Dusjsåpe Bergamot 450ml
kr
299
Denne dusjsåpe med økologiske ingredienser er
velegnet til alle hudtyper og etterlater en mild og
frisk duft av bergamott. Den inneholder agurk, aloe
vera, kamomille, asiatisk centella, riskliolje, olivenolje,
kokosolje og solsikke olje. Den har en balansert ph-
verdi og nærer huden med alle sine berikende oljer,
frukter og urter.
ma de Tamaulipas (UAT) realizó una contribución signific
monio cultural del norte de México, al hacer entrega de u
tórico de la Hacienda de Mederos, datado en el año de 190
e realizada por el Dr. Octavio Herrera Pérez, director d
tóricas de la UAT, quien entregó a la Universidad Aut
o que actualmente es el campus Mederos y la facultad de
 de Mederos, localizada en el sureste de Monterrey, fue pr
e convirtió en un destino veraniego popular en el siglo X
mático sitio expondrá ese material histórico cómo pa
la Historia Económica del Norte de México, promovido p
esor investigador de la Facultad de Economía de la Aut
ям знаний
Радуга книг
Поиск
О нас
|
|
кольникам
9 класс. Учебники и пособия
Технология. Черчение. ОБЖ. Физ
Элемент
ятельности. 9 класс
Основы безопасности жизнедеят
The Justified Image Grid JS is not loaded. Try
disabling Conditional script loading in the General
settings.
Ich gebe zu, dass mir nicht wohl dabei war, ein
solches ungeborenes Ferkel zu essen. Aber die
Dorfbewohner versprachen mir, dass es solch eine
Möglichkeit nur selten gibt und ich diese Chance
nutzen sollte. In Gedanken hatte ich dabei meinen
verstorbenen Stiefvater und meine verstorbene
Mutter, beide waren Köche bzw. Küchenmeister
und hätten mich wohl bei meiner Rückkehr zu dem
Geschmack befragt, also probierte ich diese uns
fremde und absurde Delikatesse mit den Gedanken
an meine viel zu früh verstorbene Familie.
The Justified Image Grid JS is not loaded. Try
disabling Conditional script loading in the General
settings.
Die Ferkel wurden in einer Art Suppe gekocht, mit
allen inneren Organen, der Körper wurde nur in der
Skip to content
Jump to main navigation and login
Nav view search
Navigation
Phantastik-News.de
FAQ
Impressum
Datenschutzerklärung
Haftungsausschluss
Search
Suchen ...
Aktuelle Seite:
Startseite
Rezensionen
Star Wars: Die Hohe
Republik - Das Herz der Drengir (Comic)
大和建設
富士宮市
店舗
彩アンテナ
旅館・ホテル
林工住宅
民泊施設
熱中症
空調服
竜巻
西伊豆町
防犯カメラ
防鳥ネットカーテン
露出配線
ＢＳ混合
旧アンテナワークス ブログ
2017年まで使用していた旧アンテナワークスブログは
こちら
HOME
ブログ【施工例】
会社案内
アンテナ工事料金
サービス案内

# WHAT IS BEING ASKED
Please give an exact copy of the lines above, beginning with the line containing "vera, kamomille, asiatisk" and running through the line containing "Haftungsausschluss", and of no other lines.

# SOLUTION TO THE PROBLEM
vera, kamomille, asiatisk centella, riskliolje, olivenolje,
kokosolje og solsikke olje. Den har en balansert ph-
verdi og nærer huden med alle sine berikende oljer,
frukter og urter.
ma de Tamaulipas (UAT) realizó una contribución signific
monio cultural del norte de México, al hacer entrega de u
tórico de la Hacienda de Mederos, datado en el año de 190
e realizada por el Dr. Octavio Herrera Pérez, director d
tóricas de la UAT, quien entregó a la Universidad Aut
o que actualmente es el campus Mederos y la facultad de
 de Mederos, localizada en el sureste de Monterrey, fue pr
e convirtió en un destino veraniego popular en el siglo X
mático sitio expondrá ese material histórico cómo pa
la Historia Económica del Norte de México, promovido p
esor investigador de la Facultad de Economía de la Aut
ям знаний
Радуга книг
Поиск
О нас
|
|
кольникам
9 класс. Учебники и пособия
Технология. Черчение. ОБЖ. Физ
Элемент
ятельности. 9 класс
Основы безопасности жизнедеят
The Justified Image Grid JS is not loaded. Try
disabling Conditional script loading in the General
settings.
Ich gebe zu, dass mir nicht wohl dabei war, ein
solches ungeborenes Ferkel zu essen. Aber die
Dorfbewohner versprachen mir, dass es solch eine
Möglichkeit nur selten gibt und ich diese Chance
nutzen sollte. In Gedanken hatte ich dabei meinen
verstorbenen Stiefvater und meine verstorbene
Mutter, beide waren Köche bzw. Küchenmeister
und hätten mich wohl bei meiner Rückkehr zu dem
Geschmack befragt, also probierte ich diese uns
fremde und absurde Delikatesse mit den Gedanken
an meine viel zu früh verstorbene Familie.
The Justified Image Grid JS is not loaded. Try
disabling Conditional script loading in the General
settings.
Die Ferkel wurden in einer Art Suppe gekocht, mit
allen inneren Organen, der Körper wurde nur in der
Skip to content
Jump to main navigation and login
Nav view search
Navigation
Phantastik-News.de
FAQ
Impressum
Datenschutzerklärung
Haftungsausschluss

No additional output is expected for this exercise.